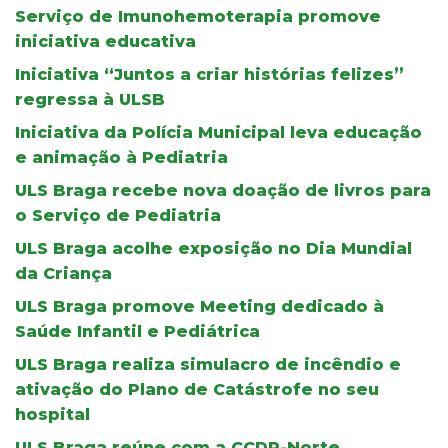
Serviço de Imunohemoterapia promove
iniciativa educativa
Iniciativa “Juntos a criar histórias felizes”
regressa à ULSB
Iniciativa da Polícia Municipal leva educação
e animação à Pediatria
ULS Braga recebe nova doação de livros para
o Serviço de Pediatria
ULS Braga acolhe exposição no Dia Mundial
da Criança
ULS Braga promove Meeting dedicado à
Saúde Infantil e Pediátrica
ULS Braga realiza simulacro de incêndio e
ativação do Plano de Catástrofe no seu
hospital
ULS Braga reúne com a CCDR-Norte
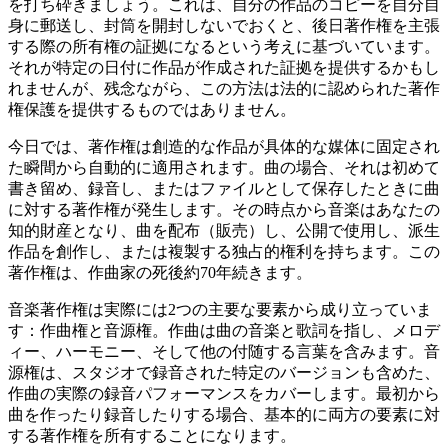
を打ち砕きましょう。これは、自分の作品のコピーを自分自
身に郵送し、封筒を開封しないでおくと、後日著作権を主張
する際の所有権の証拠になるという考えに基づいています。
それが特定の日付に作品が作成された証拠を提供するかもし
れませんが、残念ながら、この方法は法的に認められた著作
権保護を提供するものではありません。
今日では、著作権は創造的な作品が具体的な媒体に固定され
た瞬間から自動的に適用されます。曲の場合、それは初めて
書き留め、録音し、またはファイルとして保存したときに曲
に対する著作権が発生します。その時点から音楽はあなたの
知的財産となり、曲を配布（販売）し、公開で使用し、派生
作品を創作し、または複製する独占的権利を持ちます。この
著作権は、作曲家の死後約70年続きます。
音楽著作権は実際には2つの主要な要素から成り立っていま
す：作曲権と音源権。作曲は曲の音楽と歌詞を指し、メロデ
ィー、ハーモニー、そして他の付随する言葉を含みます。音
源権は、スタジオで録音された特定のバージョンも含めた、
作曲の実際の録音パフォーマンスをカバーします。最初から
曲を作ったり録音したりする場合、基本的に両方の要素に対
する著作権を所有することになります。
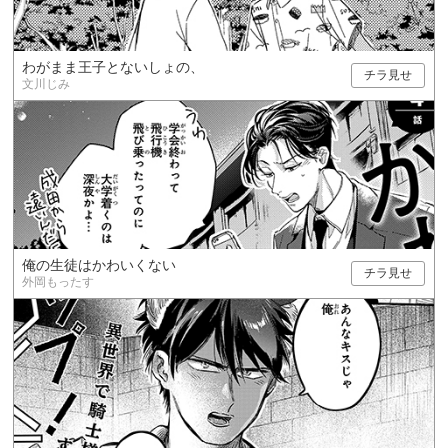
わがまま王子とないしょの、
チラ見せ
文川じみ
俺の生徒はかわいくない
チラ見せ
外岡もったす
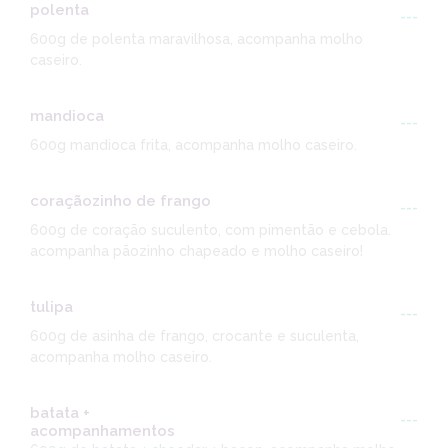
polenta
---
600g de polenta maravilhosa, acompanha molho
caseiro.
mandioca
---
600g mandioca frita, acompanha molho caseiro.
coraçãozinho de frango
---
600g de coração suculento, com pimentão e cebola.
acompanha pãozinho chapeado e molho caseiro!
tulipa
---
600g de asinha de frango, crocante e suculenta,
acompanha molho caseiro.
batata +
---
acompanhamentos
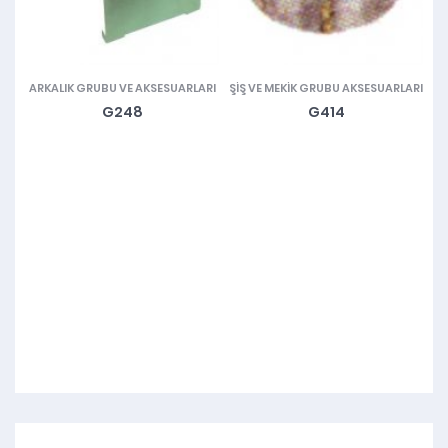
ARKALIK GRUBU VE AKSESUARLARI
ŞIŞ VE MEKIK GRUBU AKSESUARLARI
M
G248
G414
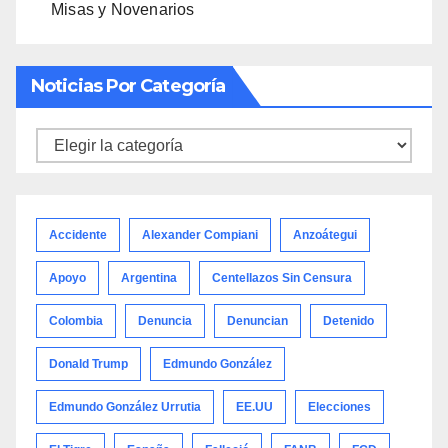
Misas y Novenarios
Noticias Por Categoría
Noticias
por
categoría
Accidente
Alexander Compiani
Anzoátegui
Apoyo
Argentina
Centellazos Sin Censura
Colombia
Denuncia
Denuncian
Detenido
Donald Trump
Edmundo González
Edmundo González Urrutia
EE.UU
Elecciones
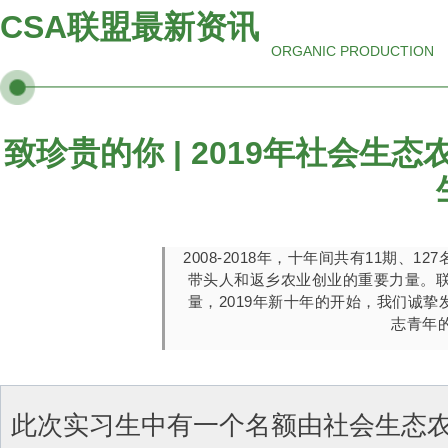
CSA联盟最新资讯
ORGANIC PRODUCTION
致珍贵的你 | 2019年社会生
2008-2018年，十年间共有11期、
带头人和返乡农业创业的重要力量。
量，2019年新十年的开始，我们诚挚
志青年
此次实习生中有一个名额由社会生态农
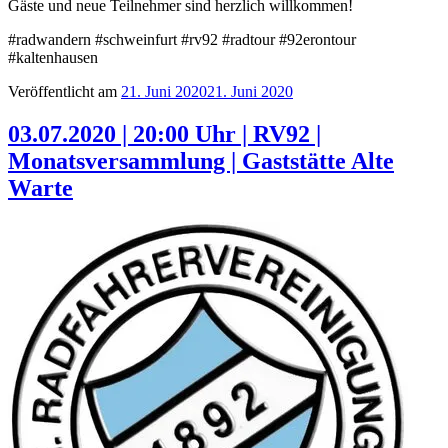
Gäste und neue Teilnehmer sind herzlich willkommen!
#radwandern #schweinfurt #rv92 #radtour #92erontour
‪#kaltenhausen
Veröffentlicht am
21. Juni 2020
21. Juni 2020
03.07.2020 | 20:00 Uhr | RV92 |
Monatsversammlung | Gaststätte Alte
Warte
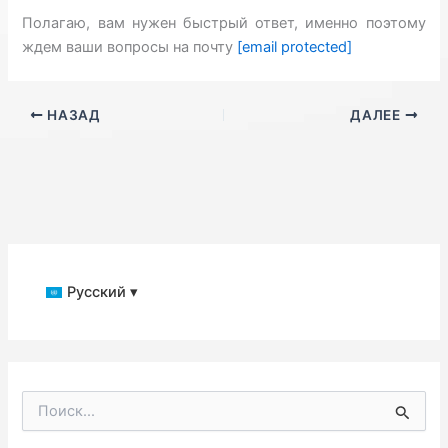
Полагаю, вам нужен быстрый ответ, именно поэтому
ждем ваши вопросы на почту
[email protected]
НАЗАД
ДАЛЕЕ
Русский ▾
П
о
и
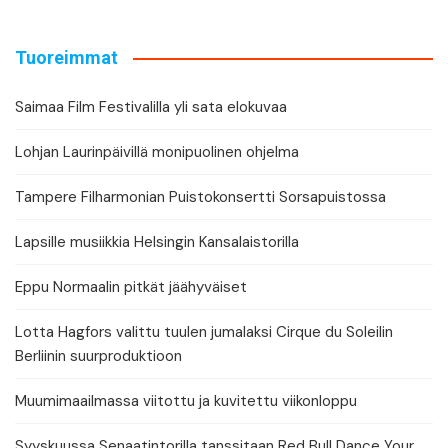
Tuoreimmat
Saimaa Film Festivalilla yli sata elokuvaa
Lohjan Laurinpäivillä monipuolinen ohjelma
Tampere Filharmonian Puistokonsertti Sorsapuistossa
Lapsille musiikkia Helsingin Kansalaistorilla
Eppu Normaalin pitkät jäähyväiset
Lotta Hagfors valittu tuulen jumalaksi Cirque du Soleilin
Berliinin suurproduktioon
Muumimaailmassa viitottu ja kuvitettu viikonloppu
Syyskuussa Senaatintorilla tanssitaan Red Bull Dance Your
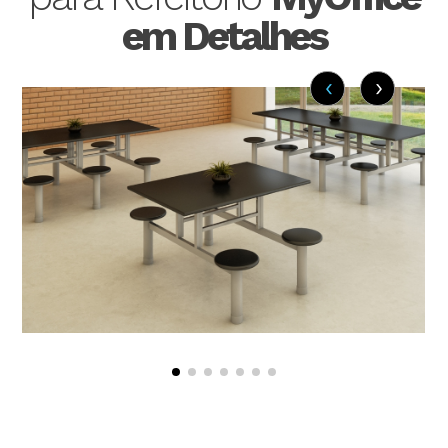
em Detalhes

========

WHAT YOU NEED TO DO:
Copy every record exactly; no pictures.

WRITTEN REPLY:
Serviço de Imunohemoterapia promove
iniciativa educativa
Iniciativa “Juntos a criar histórias felizes”
regressa à ULSB
Iniciativa da Polícia Municipal leva educação
e animação à Pediatria
ULS Braga recebe nova doação de livros para
o Serviço de Pediatria
ULS Braga acolhe exposição no Dia Mundial
da Criança
ULS Braga promove Meeting dedicado à
Saúde Infantil e Pediátrica
ULS Braga realiza simulacro de incêndio e
ativação do Plano de Catástrofe no seu
hospital
ULS Braga reúne com a CCDR-Norte
を打ち砕きましょう。これは、自分の作品のコピーを自分自
身に郵送し、封筒を開封しないでおくと、後日著作権を主張
する際の所有権の証拠になるという考えに基づいています。
それが特定の日付に作品が作成された証拠を提供するかもし
れませんが、残念ながら、この方法は法的に認められた著作
権保護を提供するものではありません。
今日では、著作権は創造的な作品が具体的な媒体に固定され
た瞬間から自動的に適用されます。曲の場合、それは初めて
書き留め、録音し、またはファイルとして保存したときに曲
に対する著作権が発生します。その時点から音楽はあなたの
知的財産となり、曲を配布（販売）し、公開で使用し、派生
作品を創作し、または複製する独占的権利を持ちます。この
著作権は、作曲家の死後約70年続きます。
音楽著作権は実際には2つの主要な要素から成り立っていま
す：作曲権と音源権。作曲は曲の音楽と歌詞を指し、メロデ
ィー、ハーモニー、そして他の付随する言葉を含みます。音
源権は、スタジオで録音された特定のバージョンも含めた、
作曲の実際の録音パフォーマンスをカバーします。最初から
曲を作ったり録音したりする場合、基本的に両方の要素に対
する著作権を所有することになります。
わがまま王子とないしょの、
チラ見せ
文川じみ
俺の生徒はかわいくない
チラ見せ
外岡もったす
polenta
---
600g de polenta maravilhosa, acompanha molho
caseiro.
mandioca
---
600g mandioca frita, acompanha molho caseiro.
coraçãozinho de frango
---
600g de coração suculento, com pimentão e cebola.
acompanha pãozinho chapeado e molho caseiro!
tulipa
---
600g de asinha de frango, crocante e suculenta,
acompanha molho caseiro.
batata +
---
acompanhamentos
ARKALIK GRUBU VE AKSESUARLARI
ŞIŞ VE MEKIK GRUBU AKSESUARLARI
M
G248
G414
Misas y Novenarios
Noticias Por Categoría
Noticias
por
categoría
Accidente
Alexander Compiani
Anzoátegui
Apoyo
Argentina
Centellazos Sin Censura
Colombia
Denuncia
Denuncian
Detenido
Donald Trump
Edmundo González
Edmundo González Urrutia
EE.UU
Elecciones
CSA联盟最新资讯
ORGANIC PRODUCTION
致珍贵的你 | 2019年社会生
2008-2018年，十年间共有11期、
带头人和返乡农业创业的重要力量。
量，2019年新十年的开始，我们诚挚
志青年
此次实习生中有一个名额由社会生态农
Gäste und neue Teilnehmer sind herzlich willkommen!
#radwandern #schweinfurt #rv92 #radtour #92erontour
‪#kaltenhausen
Veröffentlicht am
21. Juni 2020
21. Juni 2020
03.07.2020 | 20:00 Uhr | RV92 |
Monatsversammlung | Gaststätte Alte
Warte
Полагаю, вам нужен быстрый ответ, именно поэтому
ждем ваши вопросы на почту
[email protected]
НАЗАД
ДАЛЕЕ
Русский ▾
П
о
и
Tuoreimmat
Saimaa Film Festivalilla yli sata elokuvaa
Lohjan Laurinpäivillä monipuolinen ohjelma
Tampere Filharmonian Puistokonsertti Sorsapuistossa
Lapsille musiikkia Helsingin Kansalaistorilla
Eppu Normaalin pitkät jäähyväiset
Lotta Hagfors valittu tuulen jumalaksi Cirque du Soleilin
Berliinin suurproduktioon
Muumimaailmassa viitottu ja kuvitettu viikonloppu
Syyskuussa Senaatintorilla tanssitaan Red Bull Dance Your
em Detalhes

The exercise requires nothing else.